Es profundamente significativo el relato de la multiplicación de los panes que hoy proclamamos en el Evangelio. El evangelista Lucas resume el de Marcos, introduciendo algunos cambios, según su estilo propio. Las cifras que aparecen: siete (cinco más dos), cinco mil, cincuenta, doce, tienen un valor puramente simbólico que nos remiten al pueblo judío, representado en los cinco libros del Pentateuco (la Ley), y en el doce, que hace referencia a las doce tribus de Israel. Ello excluye, por tanto, una interpretación literal de los mismos.

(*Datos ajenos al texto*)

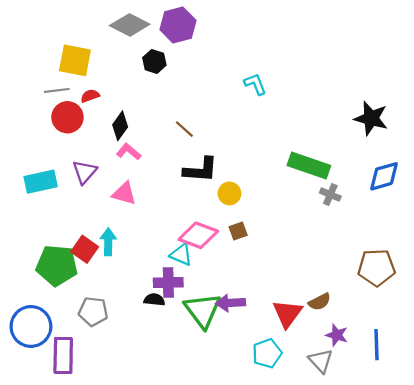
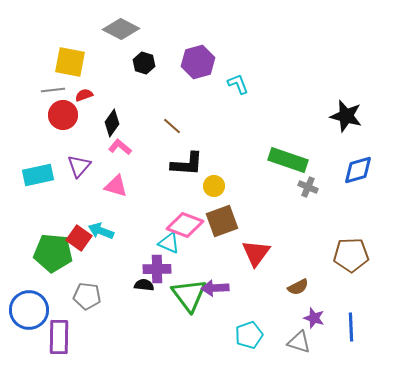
purple hexagon: (178, 25) -> (198, 62), moved
brown square: (238, 231) -> (222, 221), size x1.8
cyan arrow: (108, 242) -> (101, 231), turned -70
red triangle: (287, 314) -> (256, 253), moved
gray triangle: (321, 361) -> (299, 342), turned -30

En realidad, más que de “multiplicar panes”, el texto habla de “repartirlos”. No se trata, pues, de “multiplicar”, sino de “repartir” y “compartir”. Sabemos que el sistema capitalista neo-liberal es experto en “multiplicar” la riqueza, a costa de flagrantes injusticias. Es hora de despertar. Pero se niega a repartir o distribuir el pan en la mesa de los hambrientos. Jesús no hizo el milagro que podemos imaginar, y tal como estamos acostumbrados a imaginar. Jesús compromete más bien a sus discípulos a asumir la realidad del hambre de la gente. Y les da una orden tajante: “Dadles vosotros de comer”. Hoy nos preguntaría: ¿Os preocupa que cientos de millones de seres humanos en el mundo no tengan todos los días pan abundante en sus mesas?
En el relato de Lucas aparece con claridad su trasfondo eucarístico: Toma los panes, alza los ojos al cielo, los bendice, los parte y se los da a los discípoulos. Solo quedan al final unos pedacitos. El pan tiene que saciar a todos.
En la antigüedad, compartir el pan era un signo o sacramento de la vida, con potencialidad de crear y fortalecer sentimientos traducidos en la vida cotidiana en comportamientos de auténtica solidaridad. Por eso lo usa Jesús en su cena de despedida. En el transcurso de la historia, el núcleo de todo culto eucarístico es la presencia de Jesús en el pan y en el vino: “Esto es mi cuerpo”, “Esta es mi sangre”, que en arameo, la lengua que él habló, equivale a decir:
“Esto soy yo”, y que, trascendiendo todo literarismo, Jesús no se refiere a la “materialidad” del cuerpo, como parece haber entendido cierta teología posterior, sino a toda su persona, a su ser total. Cuando Jesús dice “esto es mi cuerpo/esta es mi sangre”, no contempla únicamente el pan y el vino materiales que tiene ante sus ojos. Nos está diciendo que lo Divino está encarnado en lo humano, en toda la realidad existente, y que todo es sagrado. El pan y el vino simbolizan toda la humanidad, el cosmos entero. Y esos símbolos tendrían que llevarnos a descubrir la presencia de Cristo en todo y en todos.
Por consiguiente, la Eucaristía es la celebración de la unidad de todos y de todo en Dios. Para las primeras comunidades cristianas, como lo atestigua Pablo, el pan eucarístico era vínculo de unión: “Si el pan es uno solo y todos compartimos ese único pan, todos formamos un solo cuerpo” (1 Cor 10, 17). Este es el sentido primordial de la Eucaristía. En realidad podemos decir que “comulgar” el Cuerpo de Cristo es comulgar, no solo con todos los hermanos y hermanas, sino con todo lo que alienta y vive. Porque la Eucaristía no es un simple rito aparte de la vida.
Es la celebración de la alianza o pacto de unidad de Dios con toda la creación. Aunque el “ojo de la carne” no pueda percibirlo, somos una misteriosa e indivisible comunión. Celebrada y vivida así la Eucaristía, podemos al menos atisbar que toda la vida es Eucaristía, en el sentido más genuino de la palabra, es decir, una acción de gracias.
La festividad del Corpus Christi puede despertar en nosotros ecos la la Unidad olvidada que somos, y ayudarnos a tomar cada día más conciencia de la apremiante necesidad de construir con gestos cotidianos y concretos la fraternidad y sororidad, sobre todo con los hombres mujeres más vulnerables y excluidos de nuestra sociedad Porque éste fue y sigue siendo el sueño más acariciado de Jesús, que tan insistente y amorosamente pidió al Padre: “Que todos sean uno, lo mismo que lo somos tú y yo” (Jn 17, 21).